Of course the cold war is over...

According to Japan news agency, Japan successfully intercepted a ballistic missile in its first test launch of the SM-3 missile interceptor system from a warship in waters off Hawaii, reports said Tuesday. The Japanese destroyer Kongo launched a missile from waters off Kauai Island and successfully intercepted the mock target, another missile, fired from onshore on Monday. Now question: how to intercept a ballistic missile with a SM-3 when the ballistic missile flies several hundreds or thousands of kilometers above our heads...?



"Their introduction of missile defence systems, as far as I can tell, doesn't really have anything to do with defending Japan against missiles," said after North Korean missiles tests Robert Karniol, Asia-Pacific editor of Jane's Defence Weekly, adding he was skeptical of the systems' effectiveness.
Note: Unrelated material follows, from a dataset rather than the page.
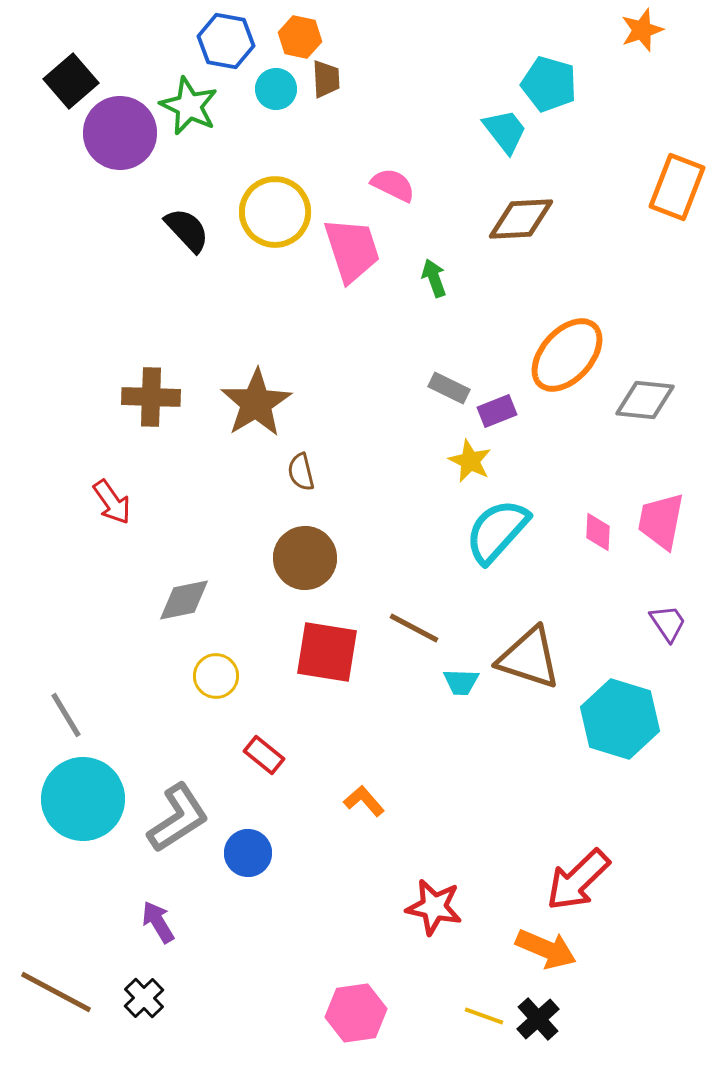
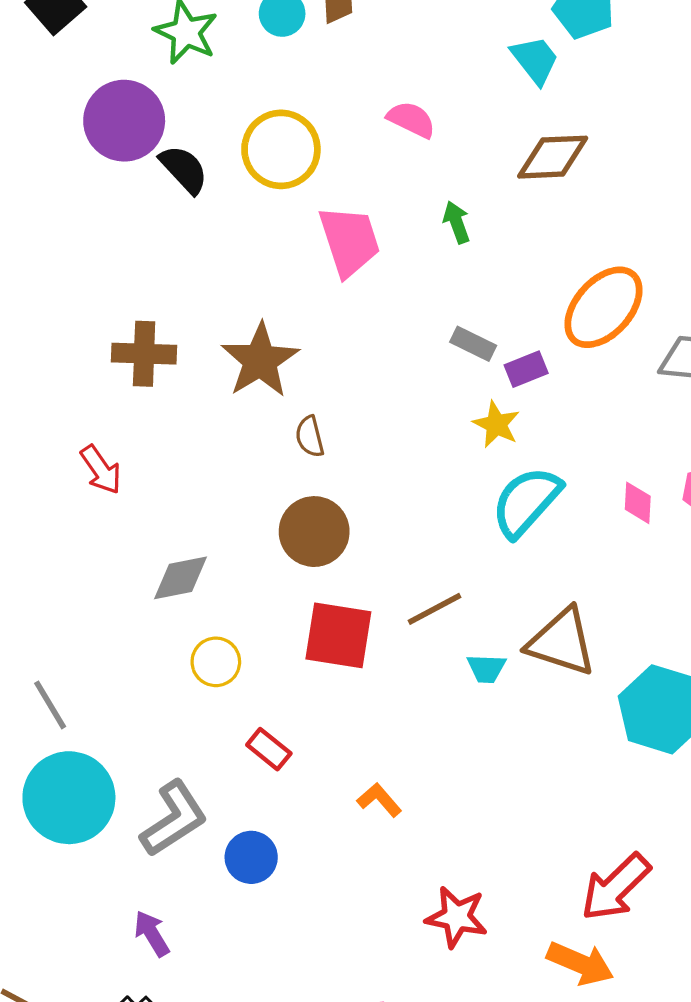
purple circle: (120, 133) -> (124, 121), moved
pink trapezoid: (352, 250) -> (349, 241), moved
brown line: (414, 628) -> (435, 609), turned -56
Involvement in missile defence is a political move enabling Tokyo to maintain its close security relationship with the United States and militarily useful in that it helps the two countries integrate their command and control systems, Karniol said. But Masatsugu Naya, a security expert at Hitotsubashi University, said missile defence could have a psychological effect even if it could not be relied upon to intercept all incoming missiles. "The question is whether they can shoot down a large enough percentage to make a launching country reconsider its plans," he said. "From that point of view it is effective." (Quotes from Reuters, June 23rd 2006 & The China Daily)



The cartoon is explicit enough: How to face the threats? Interesting debate a while ago, in Foreign Affairs: Quotes: "The Bush administration claims national missile defense can protect the United States from long-range missiles fired by rogue states. But that threat is trivial, and Washington's unilateralist approach to missile defense will only anger China and Russia while alienating U.S. allies." Click the title to access the Foreign Affairs article by John Newhouse. July August 2001 release.


Maybe a better solution is improving treaties and involve all parties on the checkers?